Ne vous inquiétez pas trop. L’Europe et la zone euro continuent à se développer et se renforcer structurellement. La guerre en Ukraine montre plus que jamais les avantages d’une Union forte. Petit commentaire sur l’Italie : avec la forte inflation italienne (qui se dirige vers les 7 % en mai), la dette italienne diminue automatiquement en tant que pourcentage des revenus de l’Italie.
Selon les estimations, la dette devrait diminuer de 10 % et plus du revenu national en 2022. L’échéance moyenne de sa dette est de 7 ans et elle paie un taux moyen de 2 %. Le pays utilise encore le programme d’achat d’obligations et bénéficiera du Next generation EU Reconstruction Fund (2023-2025).
8. Une époque volatile … Répartissez donc plus que jamais vos achats
Mon conseil reste de répartir vos achats sur les prochains trimestres et d’être patient.

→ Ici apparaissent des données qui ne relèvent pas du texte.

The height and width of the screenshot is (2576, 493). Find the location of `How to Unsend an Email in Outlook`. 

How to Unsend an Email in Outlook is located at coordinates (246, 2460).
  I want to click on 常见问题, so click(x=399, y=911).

Regarder chaque jour l’aperçu de votre portefeuille numérique ne fera que vous causer du stress. Aussi belle et attrayante que soit la présentation numérique, consulter quotidiennement vos cours est une garantie d’agitation et non d’investissement.
Personne ne sait ce que les taux d’intérêt et le marché boursier feront dans les semaines ou les mois à venir. Pour terminer avec une citation de Warren Buffett : « Un investissement réussi demande du temps, de la discipline et de la patience. Peu importe l’ampleur du talent ou des efforts, certaines choses prennent tout simplement du temps. »
Jan Vergote est gérant d’Investment Talks et a été stratège en chef chez Belfius Banque pendant 30 ans. Aujourd’hui, il est également expert en connaissances chez Investment Officer.